━━ Extracted records ━━

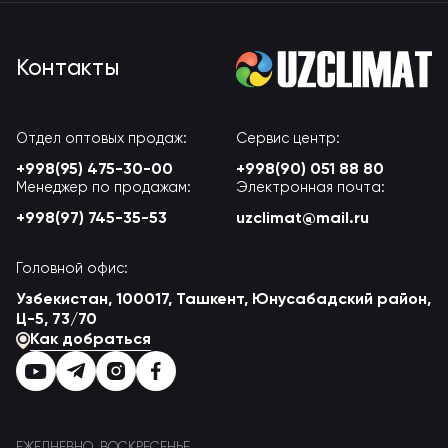
Контакты
Отдел оптовых продаж:
Сервис центр:
+998(95) 475-30-00
+998(90) 051 88 80
Менеджер по продажам:
Электронная почта:
+998(97) 745-35-53
uzclimat@mail.ru
Головной офис:
Узбекистан, 100017, Ташкент, Юнусабадский район,
Ц-5, 73/70
Как добраться
ЕЖЕДНЕВНО
ВОСКРЕСЕНЬЕ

━━━

Work to complete :: Without carrying over any pictures, retype the records above exactly.

Answer area ::
Контакты
Отдел оптовых продаж:
Сервис центр:
+998(95) 475-30-00
+998(90) 051 88 80
Менеджер по продажам:
Электронная почта:
+998(97) 745-35-53
uzclimat@mail.ru
Головной офис:
Узбекистан, 100017, Ташкент, Юнусабадский район,
Ц-5, 73/70
Как добраться
ЕЖЕДНЕВНО
ВОСКРЕСЕНЬЕ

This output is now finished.